Archive for the ‘Coding Style’ Category

h1

Real World Examples #4 – More on “Thinking Hardware”

January 20, 2009

I was reviewing some code not so long ago, and noticed together with the owner of the code, that we had some timing problems.
Part of the code looked something like that (Verilog):


wire [127:0] a;
wire [127:0] b;
wire [127:0] c;
assign c = select_register ? a : b;

For those not familiar with Verilog syntax, the code describes a MUX construct using the ternary operator. The two data inputs for the MUX are “a” and “b” and the select is “select_register”.

So why was this code translated into a relatively slow design? The answer is in the width of the signals. The code actually synthesizes to 128 parallel MUX structures. The “select_register” has actually 128 loads.
When a construct like this is hidden within a large code, our tendency is to just neglect it by saying it is “only” 2:1 MUX deep, but we have to look more carefully than that – and always remember to consider the load.

Solving this problem is relatively easy by replication. Just creating more versions of the “select_register” helped significantly.

h1

A Coding Tip for Multi Clock Domain Designs

December 13, 2008

Multi clock domain designs are always interesting, but almost always hide some synchronization problems, which are not that trivial. There are tools on the market that identify all(??) clock domain crossings within a design. I personally had no experience with them, so I can’t give an opinion (although I heard some unflattering remarks from fellow engineers).

Seems like each company has its own ways of handling this problem. One of the oldest, easiest and IMHO one of the most efficient ways, is to keep strict naming guidelines for your signals, whether combinatorial or sequential !!

The most common way is to add a prefix to each signal which describes its driver clock e.g. clk_800_mux_32to1_out or clk_666_redge_acknowledge.

If you don’t use this simple technique, you won’t believe how useful it is. Many of the related problems of synchronization are actually discovered during the coding process itself. Moreover, it even makes life easier when doing the code review.

If you have more tips on naming convention guidelines for signals in RTL – post them as a comment!

h1

Another Reason to Add Hierarchies to Your Designs

November 30, 2008

We are usually very annoyed when the team leader insists on code restructuring and hierarchical design.
I also know this very well from the other side as well. Trying to convince designers to better restructure their own design which they know so very well already.
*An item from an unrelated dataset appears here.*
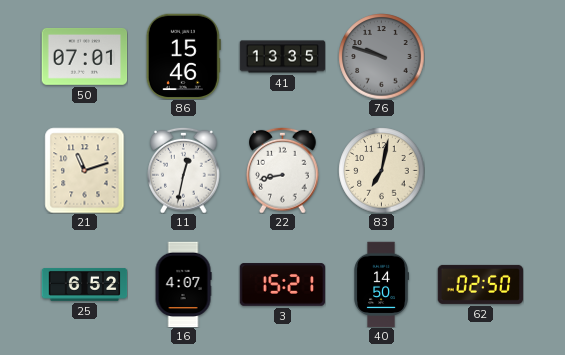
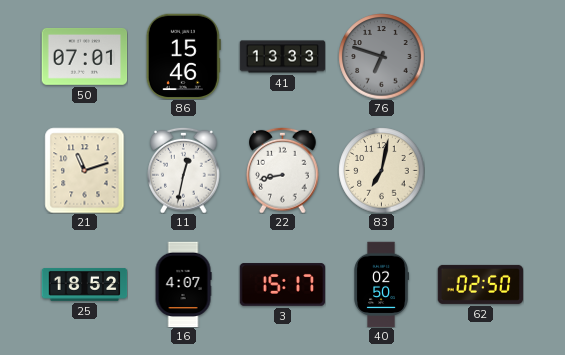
41: 13:35 -> 13:33
76: 9:48 -> 6:48
25: 6:52 -> 18:52
3: 15:21 -> 15:17
40: 14:50 -> 02:50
Well, here is another small, yet important reason why you might want to do this more often.
Assume your design is more or less mature, you ran some simulation, went through some synthesis runs and see that you don’t meet timing.
You analyze the timing report just to find a huge timing path optimized by the tool and made of tons of NANDs, NORs, XORs and what not. Well you see the starting point and the end point very clearly, but you find yourself asking if this is the path that goes through the MUX or through the adder maybe?

Most logic designs are extremely complicated and the circuit is not just something you can draw immediately on paper. Moreover, looking at a timing report of optimized logic, it is very hard to interpret the exact path taken through the higher level structured – or in other words, what part of the code I am really looking at here??!! Adding an hierarchy will also add its name to the optimized structures in the timing report and you could then easily pin point your problems.
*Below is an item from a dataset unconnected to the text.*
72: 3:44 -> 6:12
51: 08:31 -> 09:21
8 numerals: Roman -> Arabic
I even saw an engineer that uses this technique as a debugging tool. If he has a very deep logic cloud, he will intentionally build an hierarchy around say a simple 2:1 MUX in the design and look for it in the timing report. This enables him to “feel” how the synthesis tool optimizes the path and where manual optimization needs to be implemented .

Use this on your bigger blocks, it saves a lot of time and effort in the long run.

h1

Fun With Enable Flip-Flops

October 27, 2008

Almost each library has enable flip-flops included. Unfortunately, they are not always used to their full potential. We will explore some of their potential in this post.
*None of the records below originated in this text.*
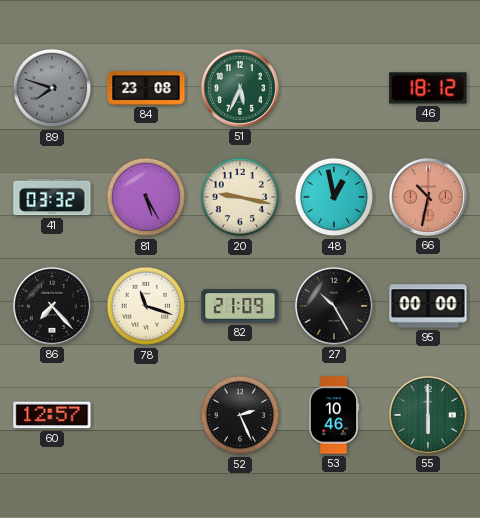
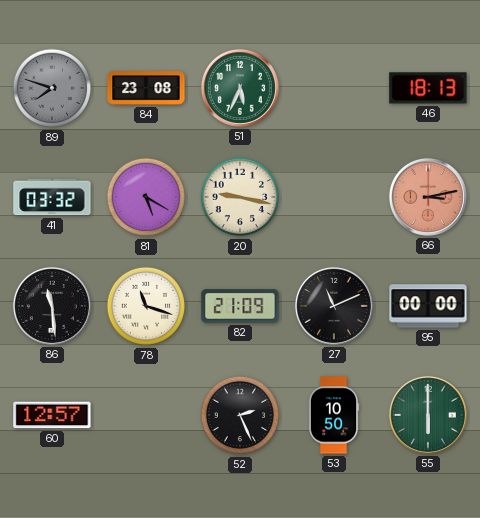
46: 18:12 -> 18:13
81: 5:25 -> 5:20
48: 12:58 -> none
66: 10:32 -> 3:13
86: 7:23 -> 11:29
27: 10:25 -> 11:11
53: 10:46 -> 10:50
An enable flop is nothing but a regular flop which only registers new data if the enable signal is high, otherwise it keeps the old value. We normally implement this using a MUX and a feedback from the flop’s output as depicted below.

So what is the big deal about it? The nice thing is that the enable flop is already implemented by the guys who built the library in a very optimized way. Usually implementing this with a MUX before the flop will eat away from the cycle time you could otherwise use for your logic. However, a short glance at your library will prove that this MUX comes almost for free when you use an enable flop (for my current library the cost is 20ps).

So how can we use this to our advantage?

Example #1 – Soft reset coding

In many applications soft reset is a necessity. It is a signal usually driven by a register that will (soft) reset all flip flops given that a clock is running. Many times an enable “if” is also used in conjunction.
This is usually coded in this way (I use Verilog pseudo syntax and ask the forgiveness of you VHDL people):
always @(posedge clk or negedge hard_rst)
if (!hard_rst)
ff <= 1'b0;
else if (!soft_rst)
ff <= 1'b0;
else if (en)
ff <= D;

The above code usually results in the construction given in the picture below. The red arrow represents the critical timing path through a MUX and the AND gate that was generated for the soft reset.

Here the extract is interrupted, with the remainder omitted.